Özbekistan’ın ‘Kamu Binaları İçin Temiz Enerji’ programını üstlenen NKY’den Türk firmalara davet

İNŞAAT DÜNYASI DERGİSİ Mayıs-Haziran 2024 sayısında “Özel Dosya” bölümünde “Sürdürülebilirliği Odağına Alan Markalar ve Sürdürülebilir Üretim” konusunu masaya yatırdı. NKY’nin Türkiye ve dünyada sürdürülebilir mimari alanında referans projelere imza attığını belirten NKY Architects & Engineers Genel Koordinatörü Ömer Ünlü, “Bu projeler sayesinde Özbekistan Enerji Bakanlığı ile yeni bir sözleşme imzaladık ve şu anda Dünya Bankası kredili ‘Kamu Binaları İçin Temiz Enerji’ programını Özbekistan devleti adına biz dizayn ediyoruz. Proje ile ilgilenen enerji, müşavir ya da yapımcı firmaları bekliyoruz” dedi.
NKY sürdürülebilir ve enerji verimli binalar tasarlarken hangi kriterleri göz önünde bulunduruyor? NKY’nin Romanya’da tasarımını üstlendiği devlet hastanesini örnek vererek, görüşlerinizi dile getirir misiniz?
Sürdürülebilir ve enerji verimli bina tasarımında en bilinen amaç çevresel etkiyi azaltmak, ya da daha güncel bir terim ile binanın “ekolojik ayak izini” minimuma indirmek. Ancak yapının verimliliğini artırmak ve kullanıcıların konfor ile güvenliğini iyileştirmek de bu bağlamda önemli hedeflerden biri olarak konulmalı.
Tabi enerji verimli bina tasarımı birçok uzmanlığı bir araya getiren uzun soluklu bir süreç ancak çok temel birkaç ölçüt arasında malzeme kullanımını başlara yazabilirim.
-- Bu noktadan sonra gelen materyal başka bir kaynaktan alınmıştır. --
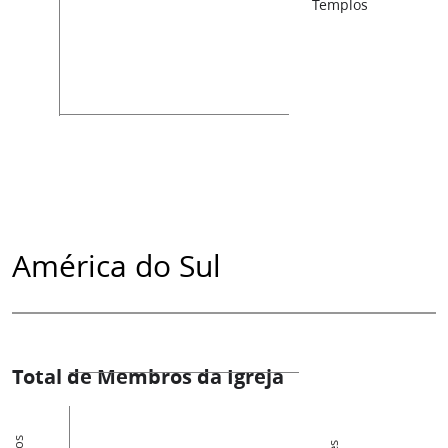
Templos
América do Sul
Total de Membros da Igreja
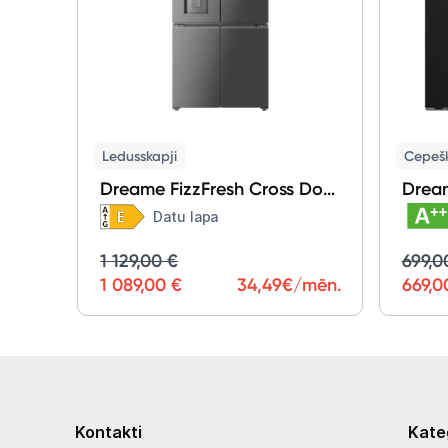
Ledusskapji
Cepešk
Dreame FizzFresh Cross Door
Drea
DRC560WMXEEUP
Z6PT
Datu lapa
1 129,00 €
699,0
1 089,00 €
34,49
€/mēn.
669,0
Kontakti
Kate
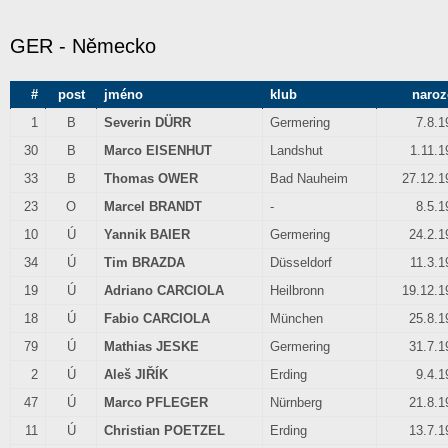
GER - Německo
#
post
jméno
klub
naroz
1
B
Severin DÜRR
Germering
7.8.1
30
B
Marco EISENHUT
Landshut
1.11.1
33
B
Thomas OWER
Bad Nauheim
27.12.1
23
O
Marcel BRANDT
-
8.5.1
10
Ú
Yannik BAIER
Germering
24.2.1
34
Ú
Tim BRAZDA
Düsseldorf
11.3.1
19
Ú
Adriano CARCIOLA
Heilbronn
19.12.1
18
Ú
Fabio CARCIOLA
München
25.8.1
79
Ú
Mathias JESKE
Germering
31.7.1
2
Ú
Aleš JIŘÍK
Erding
9.4.1
47
Ú
Marco PFLEGER
Nürnberg
21.8.1
11
Ú
Christian POETZEL
Erding
13.7.1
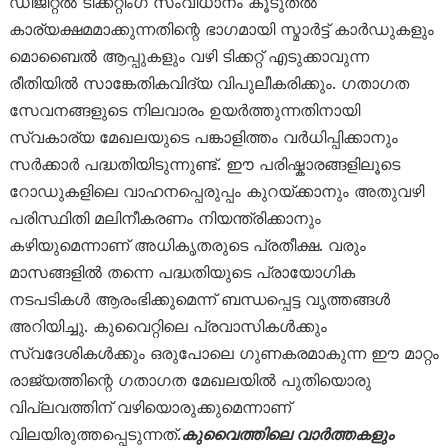
ഡിജിറ്റൽ ടിക്കറ്റിംഗ് സംവിധാനം കൂടുതൽ
കാര്യക്ഷമമാക്കുന്നതിന്റെ ഭാഗമായി സ്മാർട്ട് കാർഡുകളും
മൊബൈൽ ആപ്പുകളും വഴി ടിക്കറ്റ് എടുക്കാവുന്ന
രീതിയിൽ സാങ്കേതികവിദ്യ വിപുലീകരിക്കും. ഗതാഗത
സേവനങ്ങളുടെ നിലവാരം ഉയർത്തുന്നതിനായി
സ്വകാര്യ മേഖലയുടെ പങ്കാളിത്തം വർധിപ്പിക്കാനും
സർക്കാർ പദ്ധതിയിടുന്നുണ്ട്. ഈ പരിഷ്കാരങ്ങളിലൂടെ
റോഡുകളിലെ വാഹനപ്പെരുപ്പം കുറയ്ക്കാനും അതുവഴി
പരിസ്ഥിതി മലിനീകരണം നിയന്ത്രിക്കാനും
കഴിയുമെന്നാണ് അധികൃതരുടെ പ്രതീക്ഷ. വരും
മാസങ്ങളിൽ തന്നെ പദ്ധതിയുടെ പ്രായോഗിക
നടപടികൾ ആരംഭിക്കുമെന്ന് ബന്ധപ്പെട്ട വൃത്തങ്ങൾ
അറിയിച്ചു. കുവൈറ്റിലെ പ്രവാസികൾക്കും
സ്വദേശികൾക്കും ഒരുപോലെ ഗുണകരമാകുന്ന ഈ മാറ്റം
രാജ്യത്തിന്റെ ഗതാഗത മേഖലയിൽ പുതിയൊരു
വിപ്ലവത്തിന് വഴിയൊരുക്കുമെന്നാണ്
വിലയിരുത്തപ്പെടുന്നത്.
കുവൈത്തിലെ വാർത്തകളും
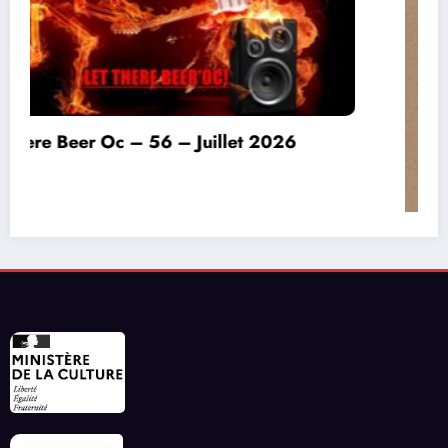
Invitation à déconnecter et au lâcher prise en
ce début d’été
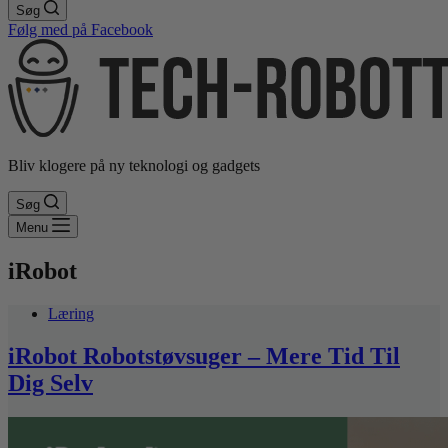
Søg
Følg med på Facebook
Bliv klogere på ny teknologi og gadgets
Søg
Menu
iRobot
Læring
iRobot Robotstøvsuger – Mere Tid Til
Dig Selv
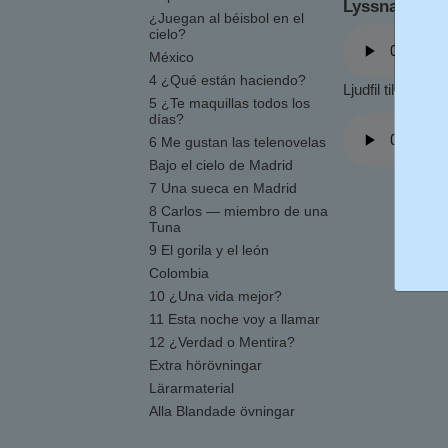
Lyssna på te
¿Juegan al béisbol en el
cielo?
México
4 ¿Qué están haciendo?
Ljudfil till kopi
5 ¿Te maquillas todos los
días?
6 Me gustan las telenovelas
Bajo el cielo de Madrid
7 Una sueca en Madrid
8 Carlos — miembro de una
Tuna
9 El gorila y el león
Colombia
10 ¿Una vida mejor?
11 Esta noche voy a llamar
12 ¿Verdad o Mentira?
Extra hörövningar
Lärarmaterial
Alla Blandade övningar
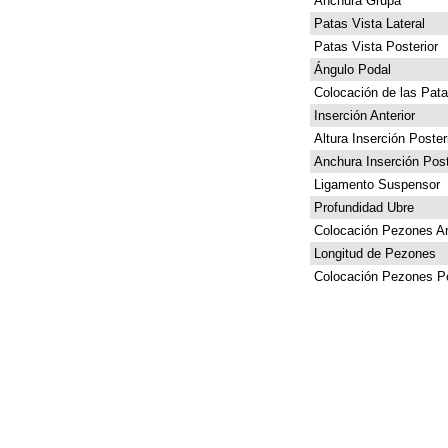
Anchura Grupa
Patas Vista Lateral
Patas Vista Posterior
Ángulo Podal
Colocación de las Pat
Inserción Anterior
Altura Inserción Poster
Anchura Inserción Post
Ligamento Suspensor
Profundidad Ubre
Colocación Pezones An
Longitud de Pezones
Colocación Pezones Po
Burada en çabuk akla gelen, binanın enerji tüketimini azaltan teknolojiler ve yüksek performanslı yapı malzemeleri kullanımı olacaktır. Buna örnek olarak artırılmış yalıtım, enerji verimli camlar ve LED aydınlatma gibi bilinen uygulamalar sıralanabilir. Bunlar binanın ısıtma-soğutma ve enerji yönetim sistemleri ile bütünleşmiş çalışarak arzulanan hedeflere ulaşılmasını sağlarlar.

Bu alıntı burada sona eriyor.